Here goes the first in what we hope is an-ongoing discussion.
Over the past week or two, I signed up for a free marketing and sales webinar. The registration process is similar to other webinars:
- Sign up
- Receive reminders
- Attend webinar
- Receive follow up (usually with a link to materials)
So far, so straight forward.
Behind the scenes, it looks something like this(1):
- Assemble the sign ups into a file
- Email sign ups an invitation to the webinar
- Email reminders leading up to the reminders
- Conduct webinar
- Email follow up message
That last piece is where it becomes a little less straight-forward. Not everyone who signs up for the webinar can or does attend. A general message like this doesn’t quite work:
In this case, I didn’t attend. So this message isn’t for me.
I should have receive a message that started something like:
We’re sorry you missed our webinar.
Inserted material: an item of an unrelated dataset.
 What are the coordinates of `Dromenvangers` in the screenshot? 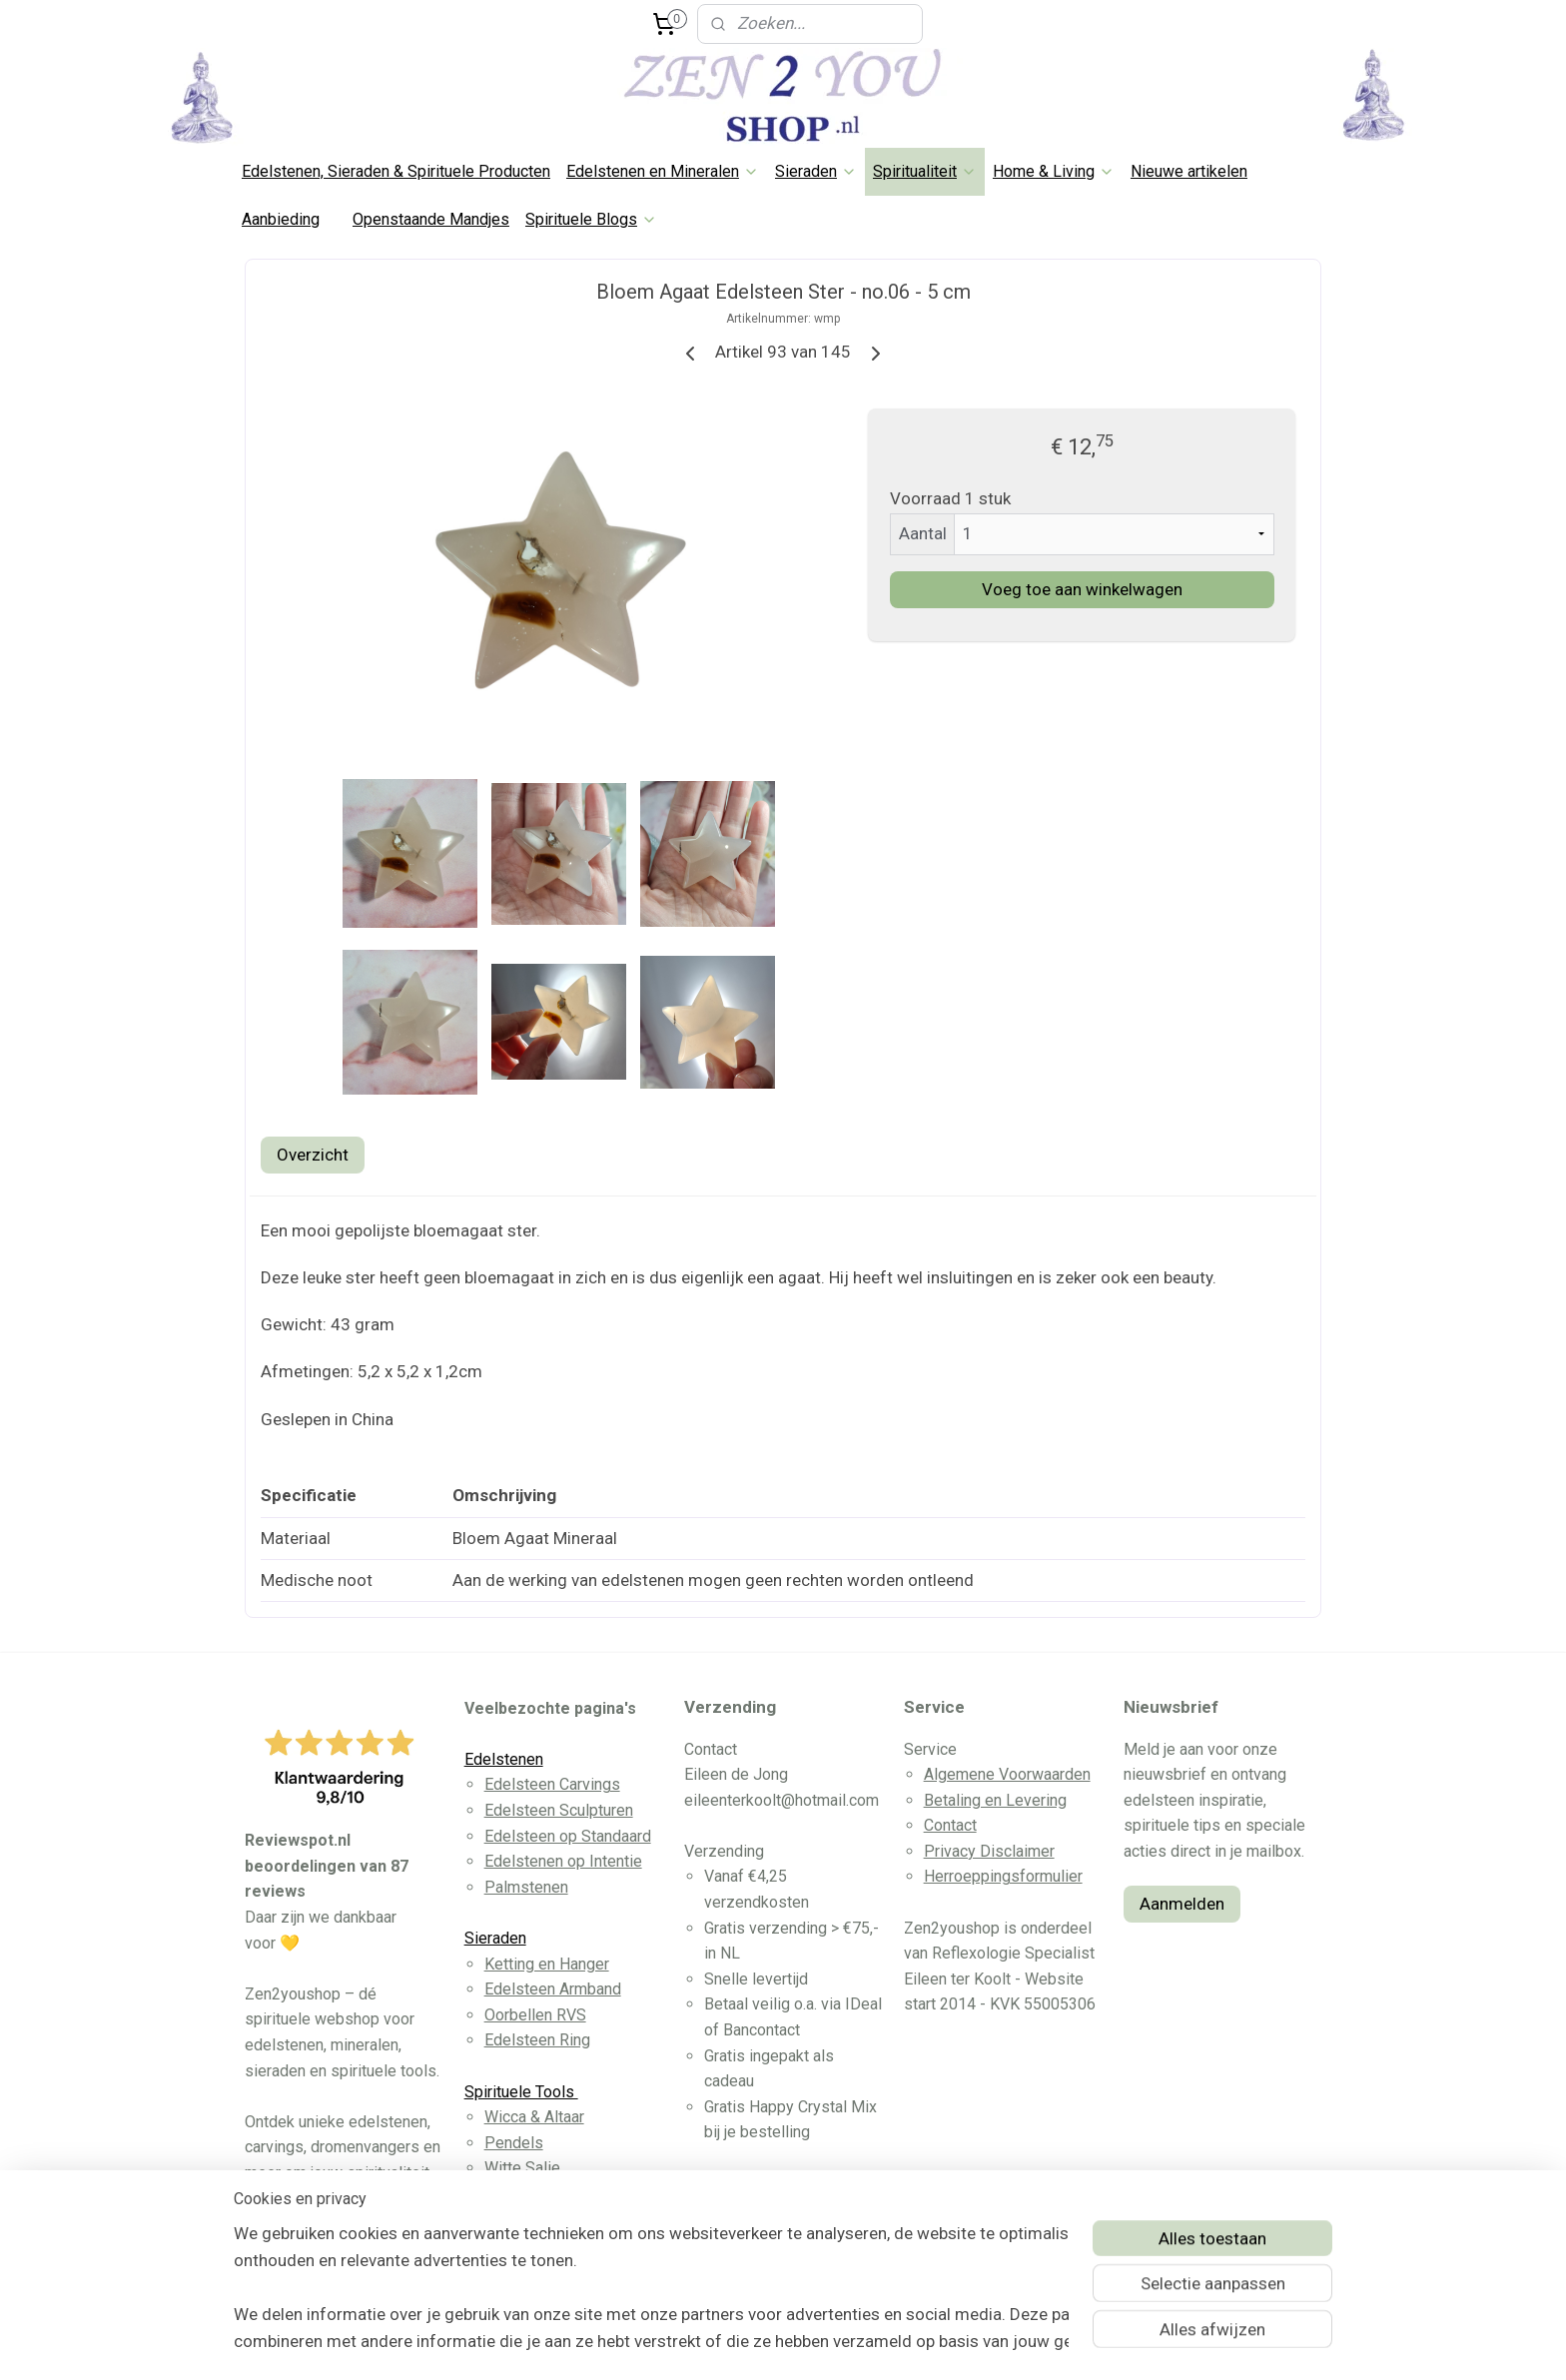 It's located at (539, 2193).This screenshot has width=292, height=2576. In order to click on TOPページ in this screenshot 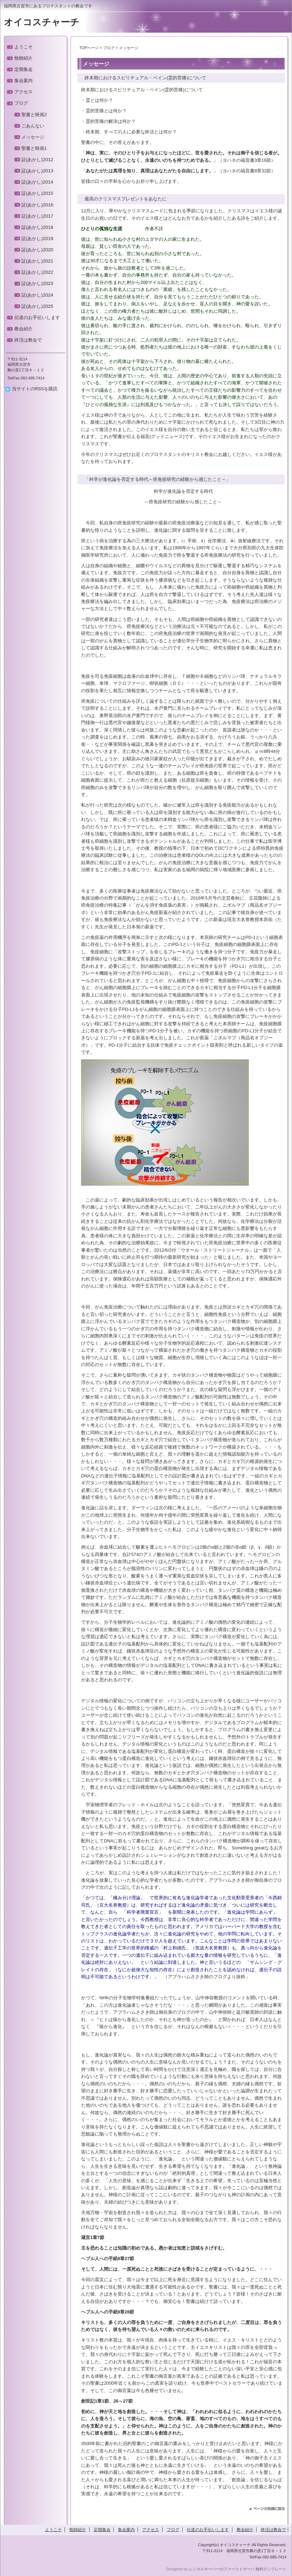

While you missed some great Q&A following the presentation, the webinar was recorded and is available…
This makes a little more sense – I signed up for the webinar so there was some interest but for whatever reason, I wasn’t able to attend. While I missed some valuable Q&A time, I am able to go back and review the session.
Using a forward-thinking segmentation strategy helps position the message to the right audience. While it might seem insignificant, the extra time to make something seem simple creates value and helps tremendously when engaging with your fans.
In this case, it might have been a little more work but added a lot more value to split the registration list into two segments:
- Registered and attended
- Registered and did not attend
From here, the copy writes itself. The introduction is slightly different depending on the segment and the main message remains the same.
In addition to creating a targeted message, segmenting the registration helps in a few other, subjective ways:
- Perceived level of interest
- Lead scoring and qualification
- Topical messaging for further segmentation
Back to the opening line above. The gaffe noted is also an example of segmentation – in this instance, I’m able to segment those who have signed up using their first name, creating a more personalized experienced. Those who have signed up without their first name receive a different experience.
Segmentation is a fairly simple way of quickly creating an appreciative and engaged community from data that was provided by interested users.
1. There are many tools to use during this process.